The apostle Paul didn't just believe in participation in the life of faith. He encouraged those who entered the race to run to win. At the very least, he wanted followers of Jesus to run to finish. When he wrote what could have been his epitaph, he said, "I have fought the good fight, I have finished the race, I have kept the faith."
We have all experienced a Black Friday trip to a crowded shopping mall that didn't necessarily bring out the best in us or those around us. This holiday season, I am choosing to enjoy the best of all that sparkles in the commercial rat race, but to keep my eyes fixed on the prize that will never fade.
In Luke's gospel, 10 lepers come to Jesus seeking healing. Jesus sends them to the priest, and as they go, suddenly they are healed. Only one returns to Jesus to praise God and say, "Thank you."
Are you a thankful person? What are you thankful for and do you make it a habit to express your thanks? I am thankful for a good dose of Tylenol when my head is spinning and a late-night bowl of Moose Tracks ice cream. I am thankful for the freedoms that we enjoy in this country and for the privilege to be a minister in this church. I am thankful for both of my children. What blessings they are! I believe gratitude is very simply the purest measure of one's spiritual condition. It is both a clear expression of our Christian faith and a clear measure of character. Surely we all have our lists. Giving thanks is good medicine.
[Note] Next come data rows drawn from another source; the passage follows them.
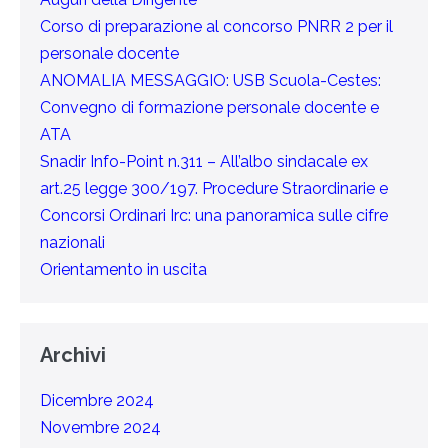
Corso di preparazione al concorso PNRR 2 per il
personale docente
ANOMALIA MESSAGGIO: USB Scuola-Cestes:
Convegno di formazione personale docente e
ATA
Snadir Info-Point n.311 – All’albo sindacale ex
art.25 legge 300/197. Procedure Straordinarie e
Concorsi Ordinari Irc: una panoramica sulle cifre
nazionali
Orientamento in uscita
Archivi
Dicembre 2024
Novembre 2024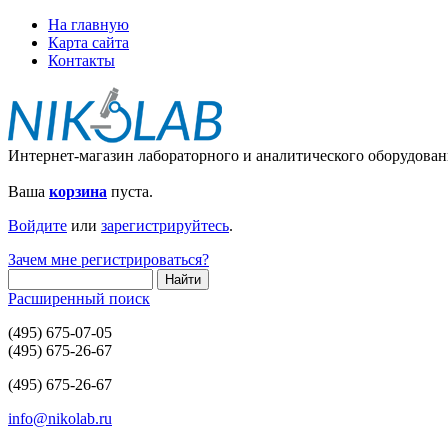
На главную
Карта сайта
Контакты
Интернет-магазин лабораторного и аналитического оборудован
Ваша
корзина
пуста.
Войдите
или
зарегистрируйтесь
.
Зачем мне регистрироваться?
Расширенный поиск
(495) 675-07-05
(495) 675-26-67
(495) 675-26-67
info@nikolab.ru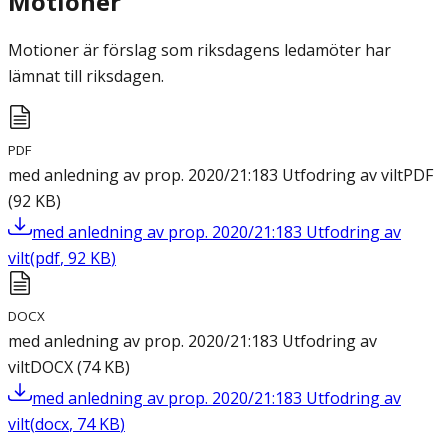
Motioner
Motioner är förslag som riksdagens ledamöter har
lämnat till riksdagen.
PDF
med anledning av prop. 2020/21:183 Utfodring av vilt
PDF
(
92
KB
)
med anledning av prop. 2020/21:183 Utfodring av
vilt
(
pdf
,
92
KB
)
DOCX
med anledning av prop. 2020/21:183 Utfodring av
vilt
DOCX
(
74
KB
)
med anledning av prop. 2020/21:183 Utfodring av
vilt
(
docx
,
74
KB
)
But I also admit there are moments in life I don't feel thankful. This past week I assisted my step-mom in putting my dad into a dementia care facility. I admit I felt more pain and sadness than gratitude. In everyone's life, there are times when life is rough and the world feels like it's caving in. When it does, here's a little secret I once heard that I want to now share with you. Look down at your hands. Stretch out your fingers and start to count your blessings. I like to say to myself, "I have 10 fingers...1-2-3-4-5. I can move all of them. My skin is clear. I can see. I can hear. I can talk. I can walk. I have a family. I have a home. I have friends. I have a job. Not everyone has these. I am blessed. I am whole, and I can cope with setbacks." Try it sometime, especially in your darkest hour. Count your blessings this Thanksgiving by beginning with your fingers.
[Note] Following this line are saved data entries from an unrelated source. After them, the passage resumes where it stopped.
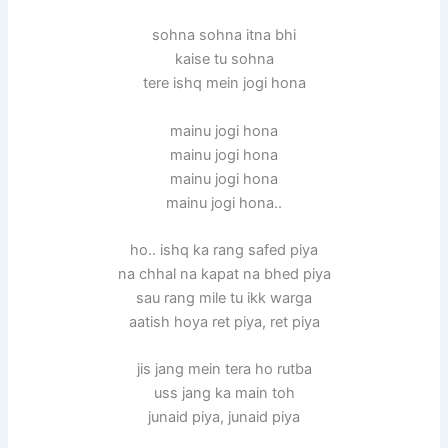
sohna sohna itna bhi
kaise tu sohna
tere ishq mein jogi hona
mainu jogi hona
mainu jogi hona
mainu jogi hona
mainu jogi hona..
ho.. ishq ka rang safed piya
na chhal na kapat na bhed piya
sau rang mile tu ikk warga
aatish hoya ret piya, ret piya
jis jang mein tera ho rutba
uss jang ka main toh
junaid piya, junaid piya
Jesus asked, "Weren't ten men healed? Where are the other nine? Why was this foreigner the only one who came back to thank God?" Then Jesus told the man, "You may get up and go. Your faith has made you well." -Luke 17-17-19
Last Sunday was Commitment Sunday here at JCPC. I am always moved by the part of the service when we invite everyone to come forward, presenting their Commitment Cards and "Estimates of Giving" at the Communion Table. It is one of those gestures of self-offering that we don't do very often in life. I want to express my thanks to everyone who made a commitment during that service.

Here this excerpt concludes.